Given a binary string str of length N, and an integer K, the task is to find the lexicographically smallest permutation of the string str that can be reduced to length K by removal of every K-length prefix from palindromic substrings of length 2K. If no such permutation exists, print “Not Possible“.

Examples:

Input: str = “0000100001100001”, K = 4
Output: 0001100000011000
Explanation: In the string “0001100000011000”, every 2K length substring becomes a palindrome whenever a K-length prefix is removed, until string length reduces to K.

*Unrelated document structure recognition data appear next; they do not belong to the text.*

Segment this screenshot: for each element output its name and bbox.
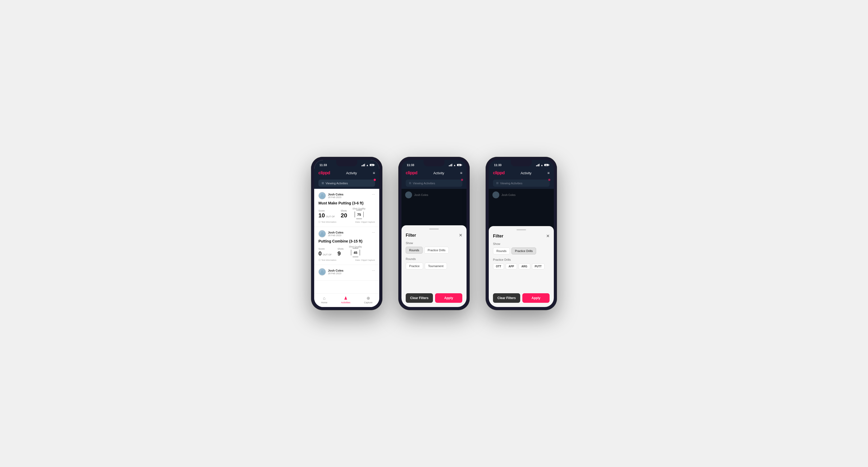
- more-dots-3[interactable]: ···: [372, 268, 375, 272]
- clear-filters-btn-3[interactable]: Clear Filters: [493, 293, 520, 303]
- home-label: Home: [321, 301, 328, 304]
- activity-content-1: Josh Coles 28 Feb 2023 ··· Must Make Put…: [314, 189, 379, 293]
- battery-icon-3: 31: [544, 164, 549, 166]
- activity-item-3: Josh Coles 28 Feb 2023 ···: [314, 265, 379, 281]
- time-2: 11:33: [407, 163, 414, 166]
- activity-title-2: Putting Combine (3-15 ft): [318, 239, 375, 243]
- apply-btn-3[interactable]: Apply: [522, 293, 550, 303]
- arg-btn-3[interactable]: ARG: [519, 263, 530, 270]
- practice-drills-btn-3[interactable]: Practice Drills: [512, 248, 536, 254]
- filter-sheet-2: Filter ✕ Show Rounds Practice Drills Rou…: [401, 225, 467, 307]
- user-date-1: 28 Feb 2023: [328, 196, 344, 198]
- viewing-bar-inner-3[interactable]: ⊞ Viewing Activities: [493, 180, 550, 187]
- wifi-icon-2: ▲: [453, 164, 456, 166]
- nav-title-1: Activity: [346, 171, 357, 175]
- activity-item-2: Josh Coles 28 Feb 2023 ··· Putting Combi…: [314, 227, 379, 265]
- ott-btn-3[interactable]: OTT: [493, 263, 504, 270]
- red-dot-3: [548, 179, 550, 181]
- user-name-1: Josh Coles: [328, 193, 344, 196]
- battery-icon-2: 31: [457, 164, 461, 166]
- wifi-icon-3: ▲: [540, 164, 543, 166]
- app-btn-3[interactable]: APP: [506, 263, 517, 270]
- clear-filters-btn-2[interactable]: Clear Filters: [406, 293, 433, 303]
- practice-drills-btn-2[interactable]: Practice Drills: [424, 247, 449, 254]
- activities-label: Activities: [341, 301, 350, 304]
- menu-icon-2[interactable]: ≡: [460, 171, 462, 175]
- show-label-3: Show: [493, 242, 550, 245]
- status-bar-1: 11:33 ▲ 31: [314, 160, 379, 168]
- apply-btn-2[interactable]: Apply: [435, 293, 462, 303]
- drills-buttons-3: OTT APP ARG PUTT: [493, 263, 550, 270]
- filter-show-section-2: Show Rounds Practice Drills: [406, 242, 462, 254]
- test-info-1: ⓘ Test Information: [318, 221, 336, 223]
- sq-label-2: Shot Quality: [349, 245, 362, 248]
- filter-practice-drills-section-3: Practice Drills OTT APP ARG PUTT: [493, 258, 550, 270]
- user-info-3: Josh Coles 28 Feb 2023: [318, 268, 344, 276]
- activity-title-1: Must Make Putting (3-6 ft): [318, 201, 375, 205]
- viewing-text-3: Viewing Activities: [500, 182, 522, 185]
- rounds-btn-3[interactable]: Rounds: [493, 248, 510, 254]
- nav-header-1: clippd Activity ≡: [314, 168, 379, 178]
- time-1: 11:33: [319, 163, 327, 166]
- nav-capture[interactable]: ⊕ Capture: [364, 295, 372, 304]
- show-buttons-3: Rounds Practice Drills: [493, 248, 550, 254]
- show-buttons-2: Rounds Practice Drills: [406, 247, 462, 254]
- filter-title-3: Filter: [493, 234, 503, 239]
- menu-icon-3[interactable]: ≡: [548, 171, 550, 175]
- filter-title-2: Filter: [406, 233, 416, 238]
- filter-close-3[interactable]: ✕: [546, 234, 550, 239]
- menu-icon-1[interactable]: ≡: [373, 171, 375, 175]
- score-value-1: 10: [318, 212, 325, 219]
- score-label-1: Score: [318, 210, 335, 212]
- activities-icon: ♟: [344, 295, 347, 301]
- avatar-1: [318, 192, 326, 199]
- nav-header-3: clippd Activity ≡: [489, 168, 554, 178]
- sq-label-1: Shot Quality: [352, 207, 366, 210]
- filter-sheet-3: Filter ✕ Show Rounds Practice Drills Pra…: [489, 226, 554, 307]
- nav-title-2: Activity: [433, 171, 444, 175]
- more-dots-1[interactable]: ···: [372, 192, 375, 196]
- logo-1: clippd: [318, 170, 330, 175]
- user-info-1: Josh Coles 28 Feb 2023: [318, 192, 344, 199]
- filter-rounds-section-2: Rounds Practice Tournament: [406, 257, 462, 270]
- nav-home[interactable]: ⌂ Home: [321, 296, 328, 304]
- filter-icon-3: ⊞: [496, 181, 499, 185]
- viewing-bar-inner-2[interactable]: ⊞ Viewing Activities: [406, 180, 462, 187]
- status-bar-2: 11:33 ▲ 31: [401, 160, 467, 168]
- phone-1: 11:33 ▲ 31 clippd Activity ≡: [311, 157, 382, 310]
- nav-activities[interactable]: ♟ Activities: [341, 295, 350, 304]
- out-of-1: OUT OF: [325, 215, 335, 218]
- filter-footer-3: Clear Filters Apply: [493, 293, 550, 303]
- viewing-bar-1: ⊞ Viewing Activities: [314, 178, 379, 189]
- practice-btn-2[interactable]: Practice: [406, 262, 423, 270]
- test-info-2: ⓘ Test Information: [318, 259, 336, 261]
- signal-icon: [362, 164, 365, 166]
- red-dot-1: [374, 179, 376, 181]
- capture-icon: ⊕: [367, 295, 370, 301]
- more-dots-2[interactable]: ···: [372, 230, 375, 234]
- viewing-text-2: Viewing Activities: [413, 182, 435, 185]
- shots-label-1: Shots: [341, 210, 347, 212]
- signal-icon-3: [536, 164, 539, 166]
- filter-icon-2: ⊞: [409, 181, 411, 185]
- sq-badge-1: 75: [355, 210, 364, 219]
- rounds-buttons-2: Practice Tournament: [406, 262, 462, 270]
- avatar-2: [318, 230, 326, 238]
- viewing-bar-2: ⊞ Viewing Activities: [401, 178, 467, 189]
- tournament-btn-2[interactable]: Tournament: [425, 262, 447, 270]
- phone-2: 11:33 ▲ 31 clippd Activity ≡: [398, 157, 470, 310]
- time-3: 11:33: [494, 163, 501, 166]
- nav-title-3: Activity: [521, 171, 531, 175]
- user-date-3: 28 Feb 2023: [328, 272, 344, 275]
- red-dot-2: [461, 179, 463, 181]
- rounds-btn-2[interactable]: Rounds: [406, 247, 423, 254]
- viewing-bar-inner-1[interactable]: ⊞ Viewing Activities: [318, 180, 375, 187]
- sq-badge-2: 45: [351, 248, 360, 257]
- status-icons-1: ▲ 31: [362, 164, 374, 166]
- user-date-2: 28 Feb 2023: [328, 234, 344, 237]
- show-label-2: Show: [406, 242, 462, 245]
- filter-close-2[interactable]: ✕: [459, 233, 462, 238]
- viewing-bar-3: ⊞ Viewing Activities: [489, 178, 554, 189]
- rounds-label-2: Rounds: [406, 257, 462, 260]
- putt-btn-3[interactable]: PUTT: [532, 263, 545, 270]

Input: str = “100111”, K = 2
Output: “Not Possible”

Approach: Follow the steps below to solve the problem:

• Count the number of 0s and 1s present in the string. If the count of 0s or 1s is a multiple of N / K, then K reduction of the string is possible. Otherwise, print “Not Possible“.
• Initialize a string tempStr to store the initially formed lexicographically smallest 2K length string.
• Initialize a string finalStr to store the resultant string that satisfies the given conditions.
• Distribute the 0s into a segment of length 2K according to the below formula:
• No of zeroes in 2K length substring, N0 = ((Number of zeroes in N length string)/(Total length of the string))*(2K)
• No of ones in 2K length substring, N1 = (2*K – No of zeroes in 2K length substring)
• Append tempStr with 0s N0/2 times and with 1s N1/2 times and again with 0s N0/2 times.
• Append tempStr (N/2K) times to finalStr and insert (N%2K) characters of the tempStr at the end of the finalStr.
• Print finalStr as the resultant string.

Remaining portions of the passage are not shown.